Unlike with fruits and vegetables, it is much harder to “wash away” the antibiotics and synthetic chemicals from dairy products like milk and cheese. It is common knowledge that dairy cattle can be treated with growth hormones to bulk them up. Trace amounts of recombinant bovine growth hormone (rBGH) have been found in milk, and because the effects of rBGH on blood pressure and overall health are not completely understood, it would be better to spring for organic hormone-free dairy products.

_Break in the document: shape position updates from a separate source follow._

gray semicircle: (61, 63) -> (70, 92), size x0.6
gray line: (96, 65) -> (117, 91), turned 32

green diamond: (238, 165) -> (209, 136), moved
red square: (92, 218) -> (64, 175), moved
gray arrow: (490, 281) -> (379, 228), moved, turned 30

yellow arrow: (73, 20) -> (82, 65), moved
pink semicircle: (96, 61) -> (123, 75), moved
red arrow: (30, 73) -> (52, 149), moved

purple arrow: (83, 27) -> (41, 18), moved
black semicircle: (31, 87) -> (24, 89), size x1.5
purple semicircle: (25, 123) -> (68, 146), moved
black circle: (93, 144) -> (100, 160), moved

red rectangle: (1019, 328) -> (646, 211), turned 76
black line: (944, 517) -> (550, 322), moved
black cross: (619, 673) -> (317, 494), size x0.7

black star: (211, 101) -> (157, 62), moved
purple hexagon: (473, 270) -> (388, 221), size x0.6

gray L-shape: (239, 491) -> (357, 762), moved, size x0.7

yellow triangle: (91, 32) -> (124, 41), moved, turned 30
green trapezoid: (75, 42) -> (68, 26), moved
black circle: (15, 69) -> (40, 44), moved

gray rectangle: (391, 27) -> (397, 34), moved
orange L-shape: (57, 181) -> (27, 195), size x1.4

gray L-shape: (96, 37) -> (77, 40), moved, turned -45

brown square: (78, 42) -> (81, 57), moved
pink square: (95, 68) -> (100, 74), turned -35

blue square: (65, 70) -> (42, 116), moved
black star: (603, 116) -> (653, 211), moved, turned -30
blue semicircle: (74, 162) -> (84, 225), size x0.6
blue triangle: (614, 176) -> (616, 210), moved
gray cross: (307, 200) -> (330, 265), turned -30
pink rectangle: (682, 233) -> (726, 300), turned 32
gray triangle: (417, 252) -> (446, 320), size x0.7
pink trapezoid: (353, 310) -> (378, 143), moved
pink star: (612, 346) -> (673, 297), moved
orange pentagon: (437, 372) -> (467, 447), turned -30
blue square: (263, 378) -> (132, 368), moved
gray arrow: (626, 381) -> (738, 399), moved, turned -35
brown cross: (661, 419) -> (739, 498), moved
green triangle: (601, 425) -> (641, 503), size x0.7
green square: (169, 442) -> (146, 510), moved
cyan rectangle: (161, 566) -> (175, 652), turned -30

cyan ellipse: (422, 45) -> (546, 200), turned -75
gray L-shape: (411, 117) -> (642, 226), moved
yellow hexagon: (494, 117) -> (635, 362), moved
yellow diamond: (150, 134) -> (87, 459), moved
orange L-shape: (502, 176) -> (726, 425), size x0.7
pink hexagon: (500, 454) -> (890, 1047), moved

  1. Buy cold cuts for meat

For the same reason as dairy, to err on the safe side, buy organic cold cuts. College students who opt for microwavable or pre-cooked meats should check the label to ensure that the source of the meat is organic and antibiotic free!

  1. The dirty dozen

While it is possible to rinse some of the pesticides off from produce, some fruits and vegetables have more pesticides than others. The Environmental Working Group maintains a list of produce that have been found to be treated with the most pesticides. Apples, peaches, and nectarines are on the top of the list, so it is definitely worth it to splurge on organic options for these fruits. On the other hand, avocados, pineapples, kiwis and papayas were found to have the lowest amount of pesticide residues — you can save your money and buy choose non-organic varieties!

The true benefits of organic food is still a contentious topic in the scientific community. The choice of whether or not to go organic lies in weighing the pros against the cons in terms of cost and safety.